Feature Stores & Feature Engineering

Feature Engineering Pipelines

3 min read

Feature engineering transforms raw data into meaningful inputs for ML models. Building robust pipelines ensures your features are fresh, consistent, and production-ready.

Feature Engineering Pipeline Architecture

┌─────────────────────────────────────────────────────────────────┐
│                       Raw Data Sources                          │
│  ┌─────────┐  ┌─────────┐  ┌─────────┐  ┌─────────┐           │
│  │Database │  │ Events  │  │  Logs   │  │  APIs   │           │
│  └────┬────┘  └────┬────┘  └────┬────┘  └────┬────┘           │
└───────┼────────────┼────────────┼────────────┼─────────────────┘
        │            │            │            │
        └────────────┴─────┬──────┴────────────┘
              ┌────────────────────────┐
              │   Feature Pipeline     │
              │  ┌──────────────────┐  │
              │  │  Ingestion       │  │
              │  ├──────────────────┤  │
              │  │  Transformation  │  │
              │  ├──────────────────┤  │
              │  │  Validation      │  │
              │  ├──────────────────┤  │
              │  │  Storage         │  │
              │  └──────────────────┘  │
              └───────────┬────────────┘
        ┌─────────────────┴─────────────────┐
        │                                   │
        ▼                                   ▼
┌───────────────────┐            ┌───────────────────┐
│  Offline Store    │            │   Online Store    │
│  (Training)       │            │   (Inference)     │
└───────────────────┘            └───────────────────┘

Feature Transformation Patterns

Aggregations

import pandas as pd

def compute_customer_aggregates(transactions_df: pd.DataFrame) -> pd.DataFrame:
    """Compute customer-level aggregations."""
    return transactions_df.groupby("customer_id").agg({
        "amount": ["sum", "mean", "std", "count"],
        "transaction_date": ["min", "max"]
    }).reset_index()

# Output columns:
# - amount_sum (total spend)
# - amount_mean (average transaction)
# - amount_std (spending variability)
# - amount_count (number of transactions)
# - transaction_date_min (first purchase)
# - transaction_date_max (last purchase)

Time-Based Features

from datetime import datetime, timedelta

def compute_time_features(df: pd.DataFrame, reference_date: datetime) -> pd.DataFrame:
    """Compute time-based features."""
    df = df.copy()

    # Days since last activity
    df["days_since_last_order"] = (
        reference_date - pd.to_datetime(df["last_order_date"])
    ).dt.days

    # Rolling aggregates
    df["orders_last_7d"] = df.apply(
        lambda row: count_orders_in_window(row["customer_id"], days=7),
        axis=1
    )

    df["orders_last_30d"] = df.apply(
        lambda row: count_orders_in_window(row["customer_id"], days=30),
        axis=1
    )

    # Time-based ratios
    df["order_frequency_trend"] = df["orders_last_7d"] / (df["orders_last_30d"] / 4)

    return df

Categorical Encoding

from sklearn.preprocessing import LabelEncoder, OneHotEncoder

def encode_categoricals(df: pd.DataFrame) -> pd.DataFrame:
    """Encode categorical features."""
    df = df.copy()

    # Label encoding for ordinal categories
    label_encoder = LabelEncoder()
    df["customer_tier_encoded"] = label_encoder.fit_transform(df["customer_tier"])

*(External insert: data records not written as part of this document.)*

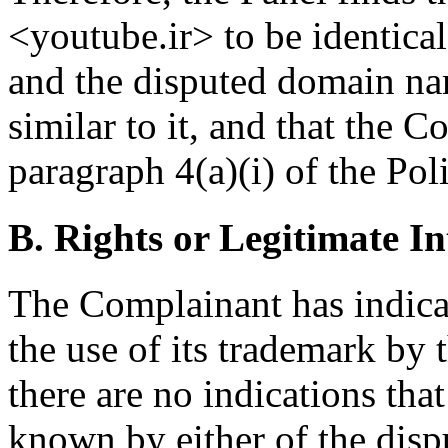
<youtube.ir> to be identica
and the disputed domain na
similar to it, and that the C
paragraph 4(a)(i) of the Pol
B. Rights or Legitimate In
The Complainant has indicat
the use of its trademark by
there are no indications th
known by either of the disp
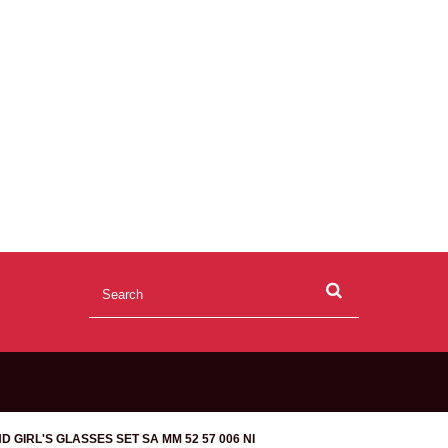
D GIRL'S GLASSES SET SA MM 52 57 006 NI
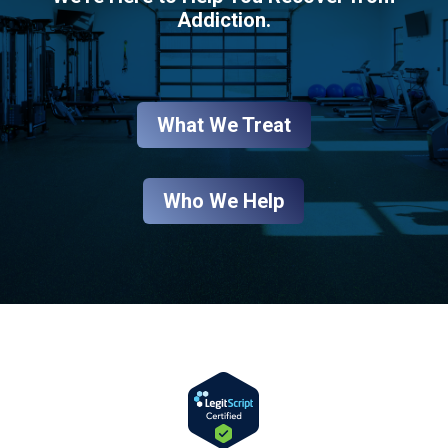
Addiction.
What We Treat
Who We Help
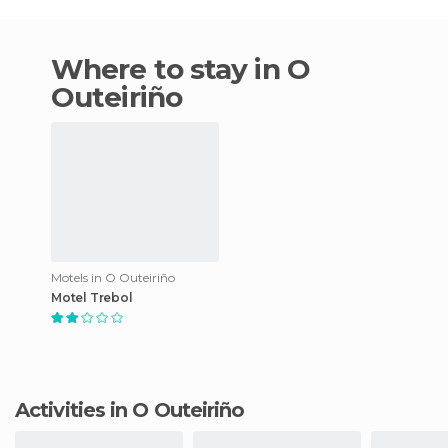
Where to stay in O
Outeiriño
Motels in O Outeiriño
Motel Trebol
Activities in O Outeiriño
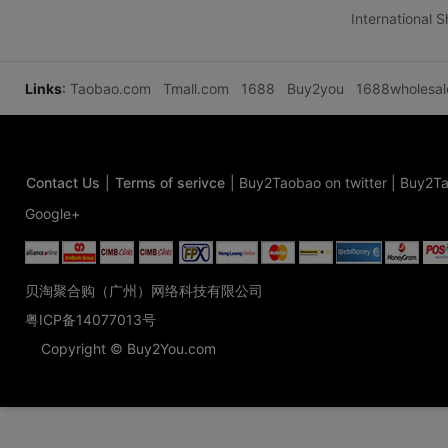
International 
Links
:
Taobao.com
Tmall.com
1688
Buy2you
1688wholesa
Contact Us
|
Terms of serivce
|
Buy2Taobao on twitter
|
Buy2Ta
Google+
贝淘聚合购（广州）网络科技有限公司
粤ICP备14077013号
Copyright © Buy2You.com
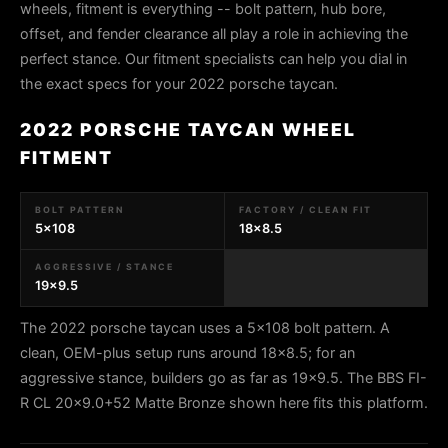
wheels, fitment is everything -- bolt pattern, hub bore,
offset, and fender clearance all play a role in achieving the
perfect stance. Our fitment specialists can help you dial in
the exact specs for your 2022 porsche taycan.
2022 PORSCHE TAYCAN WHEEL
FITMENT
BOLT PATTERN
FACTORY / CLEAN FIT
5x108
18x8.5
AGGRESSIVE / STANCE
19x9.5
The 2022 porsche taycan uses a 5x108 bolt pattern. A
clean, OEM-plus setup runs around 18x8.5; for an
aggressive stance, builders go as far as 19x9.5. The BBS FI-
R CL 20x9.0+52 Matte Bronze shown here fits this platform.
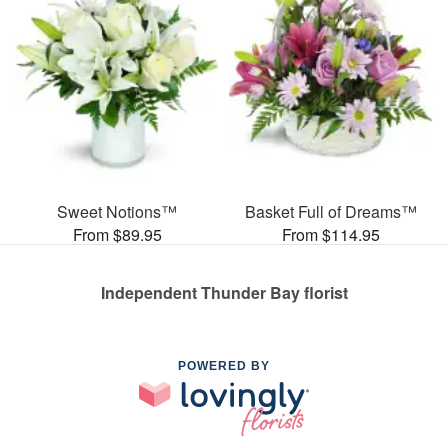
Sweet Notions™
Basket Full of Dreams™
From $89.95
From $114.95
Independent Thunder Bay florist
POWERED BY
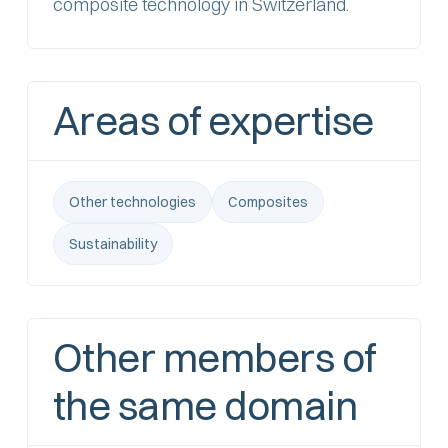
composite technology in Switzerland.
Areas of expertise
Other technologies
Composites
Sustainability
Other members of
the same domain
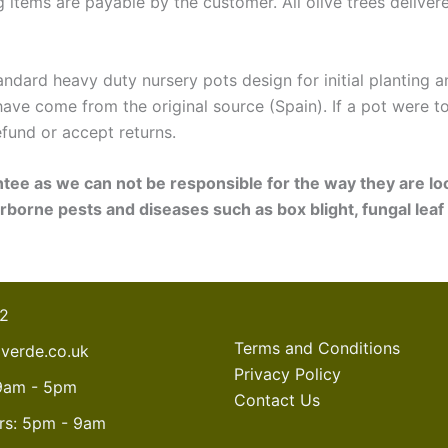
ng items are payable by the customer. All olive trees deliver
standard heavy duty nursery pots design for initial planting
have come from the original source (Spain). If a pot were 
fund or accept returns.
ntee as we can not be responsible for the way they are lo
rborne pests and diseases such as box blight, fungal leaf
22
Terms and Conditions
overde.co.uk
Privacy Policy
:9am - 5pm
Contact Us
rs: 5pm - 9am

    # One-hot encoding for nominal categories
    one_hot = pd.get_dummies(df["product_category"], prefix="category")
    df = pd.concat([df, one_hot], axis=1)

    return df

Feature Crosses

def create_feature_crosses(df: pd.DataFrame) -> pd.DataFrame:
    """Create interaction features."""
    df = df.copy()

    # Numeric crosses
    df["spend_per_order"] = df["total_spend"] / df["order_count"]
    df["orders_per_day"] = df["order_count"] / df["days_as_customer"]

    # Category crosses
    df["region_segment"] = df["region"] + "_" + df["customer_segment"]

    return df

Pipeline Scheduling Patterns

Batch Pipeline (Daily)

from prefect import flow, task
from datetime import datetime

@task
def extract_raw_data(date: str) -> pd.DataFrame:
    """Extract raw data for a specific date."""
    query = f"""
        SELECT * FROM transactions
        WHERE DATE(created_at) = '{date}'
    """
    return pd.read_sql(query, connection)

@task
def transform_features(raw_df: pd.DataFrame) -> pd.DataFrame:
    """Apply feature transformations."""
    df = compute_customer_aggregates(raw_df)
    df = compute_time_features(df, datetime.now())
    df = encode_categoricals(df)
    return df

@task
def load_to_feature_store(features_df: pd.DataFrame):
    """Load features to Feast."""
    features_df.to_parquet("data/customer_features.parquet")
    # Then run: feast materialize-incremental

@flow(name="daily_feature_pipeline")
def daily_features(date: str):
    raw_data = extract_raw_data(date)
    features = transform_features(raw_data)
    load_to_feature_store(features)

Streaming Pipeline (Real-time)

# Conceptual streaming feature pipeline
from kafka import KafkaConsumer
import json

def process_event(event: dict) -> dict:
    """Process a single event into features."""
    return {
        "customer_id": event["customer_id"],
        "event_timestamp": event["timestamp"],
        "session_duration": calculate_session_duration(event),
        "pages_viewed": event["pages_viewed"],
        "cart_value": event["cart_value"],
    }

def stream_features():
    consumer = KafkaConsumer("user_events")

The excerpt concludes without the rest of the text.